My book Haunt Sweet Home takes you behind the scenes on a combined paranormal/home renovation show. New homeowners renovate by day and sleep in their supposedly haunted house by night. The homeowners on “real” paranormal shows have lived there long enough to get to know the patterns of their hauntings; the homeowners on my fake reality show have only just moved in. They’re tiling or grouting or smashing walls all day, and just as their eyes close, they are interrupted for another interview, and another. Are they hallucinating the noises? Who knows? The audience for this show experiences the new homeowners’ terror for the first time, when they know they’re on a ghost show but they don’t know what form the haunting will take.

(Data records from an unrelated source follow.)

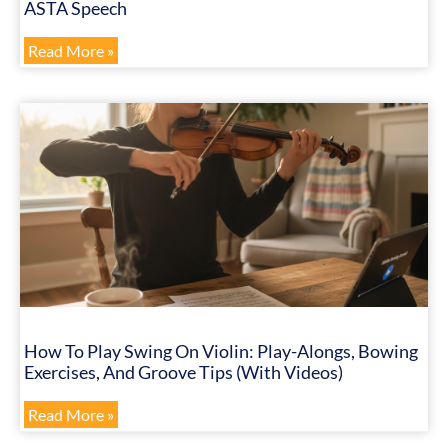
ASTA Speech
Read More »
How To Play Swing On Violin: Play-Alongs, Bowing
Exercises, And Groove Tips (with Videos)
Read More »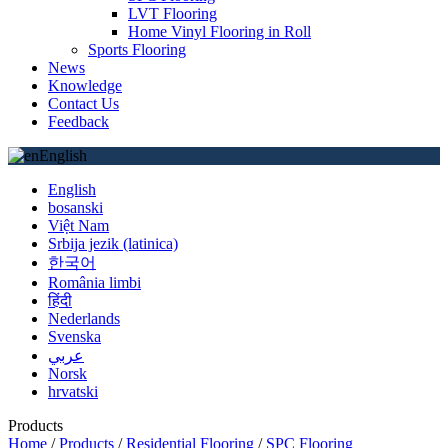
LVT Flooring
Home Vinyl Flooring in Roll
Sports Flooring
News
Knowledge
Contact Us
Feedback
English
English
bosanski
Việt Nam
Srbija jezik (latinica)
한국어
România limbi
हिंदी
Nederlands
Svenska
عربي
Norsk
hrvatski
Products
Home
/
Products
/
Residential Flooring
/
SPC Flooring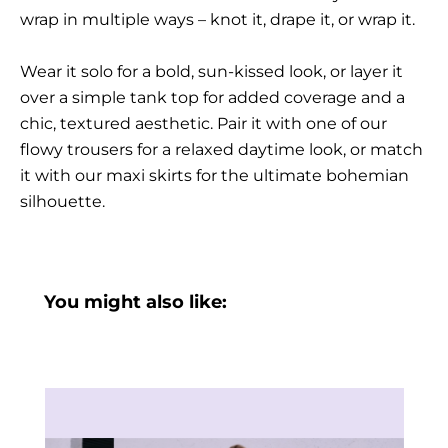
wrap in multiple ways – knot it, drape it, or wrap it.
Wear it solo for a bold, sun-kissed look, or layer it
over a simple tank top for added coverage and a
chic, textured aesthetic. Pair it with one of our
flowy trousers for a relaxed daytime look, or match
it with our maxi skirts for the ultimate bohemian
silhouette.
You might also like: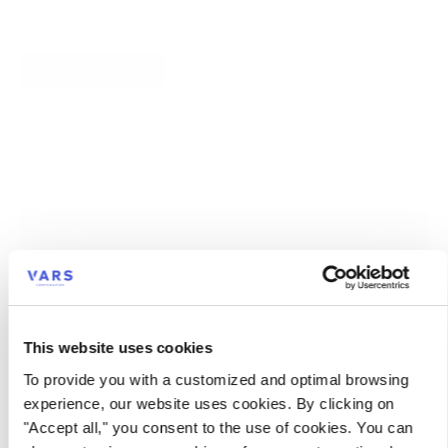
risk. Our OT experts use specialized tools to ensure proactive
monitoring and ultrafast response.
Contact us today
Direct consequences of attacks on OT systems
Impact on productivity
Unexpected production stoppages
Deterioration in product quality
Supply chain disruptions
This website uses cookies
Impact on turnover
To provide you with a customized and optimal browsing
experience, our website uses cookies. By clicking on
Impact on reputation
"Accept all," you consent to the use of cookies. You can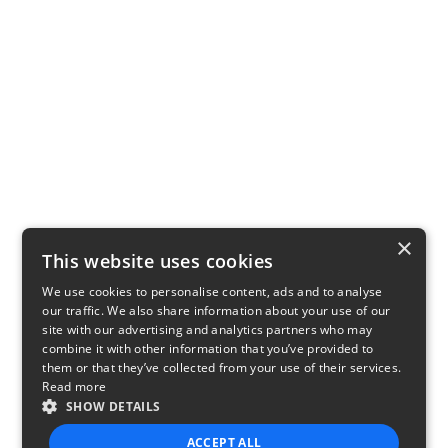
×
This website uses cookies
We use cookies to personalise content, ads and to analyse
our traffic. We also share information about your use of our
site with our advertising and analytics partners who may
combine it with other information that you’ve provided to
them or that they’ve collected from your use of their services.
Read more
SHOW DETAILS
ACCEPT ALL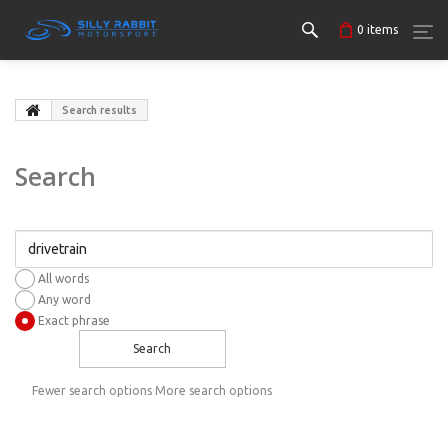
0
items
Search results
Search
All words
Any word
Exact phrase
Search
Fewer search options
More search options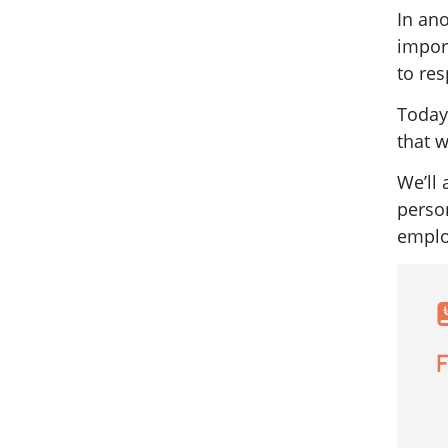
In ano
impor
to res
Today
that w
We’ll
perso
emplo
F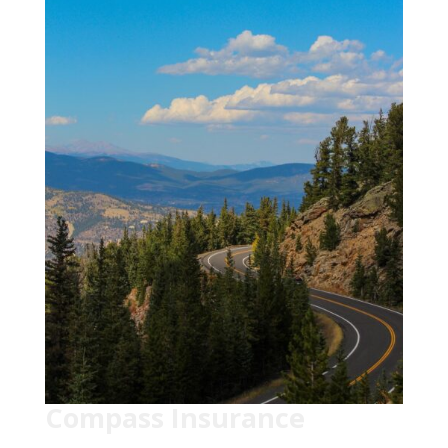
Compass Insurance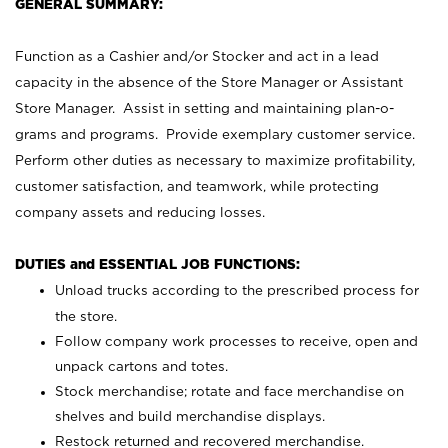
GENERAL SUMMARY:
Function as a Cashier and/or Stocker and act in a lead
capacity in the absence of the Store Manager or Assistant
Store Manager. Assist in setting and maintaining plan-o-
grams and programs. Provide exemplary customer service.
Perform other duties as necessary to maximize profitability,
customer satisfaction, and teamwork, while protecting
company assets and reducing losses.
DUTIES and ESSENTIAL JOB FUNCTIONS:
Unload trucks according to the prescribed process for
the store.
Follow company work processes to receive, open and
unpack cartons and totes.
Stock merchandise; rotate and face merchandise on
shelves and build merchandise displays.
Restock returned and recovered merchandise.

Meanwhile, the reader sees it all through the eyes of Mara, the show’s haunt-er, scrabbling through crawlspaces and across rooftops night after night to make sure everyone in the house is properly freaked out. It’s a soft haunting: I wanted to explore the manipulation that scaffolds so many reality shows, and I liked the idea of doing that through someone who discovers herself unexpectedly in the very unglamorous role of the professional haunter.
Ultimately, I thought it would be fun to play with the formulaic nature of both renovation shows and paranormal shows by letting the classic framework play out around a character whose life is not going at all to plan. Maybe we’re meant to be comforted by reality show structures: stress out along with us, they say, and eventually the ghost will be identified, the space will be tamed. That’s not the case for Mara, and that’s not the case in real life. That’s why at the end of the day, I think fiction is far more fun: I want to be frightened or moved or surprised; I want to see people transformed by what they have experienced. My real fear is that if we accept the same-old plot offered by reality shows as good enough, we’ll lose the stories that truly have the power to move us.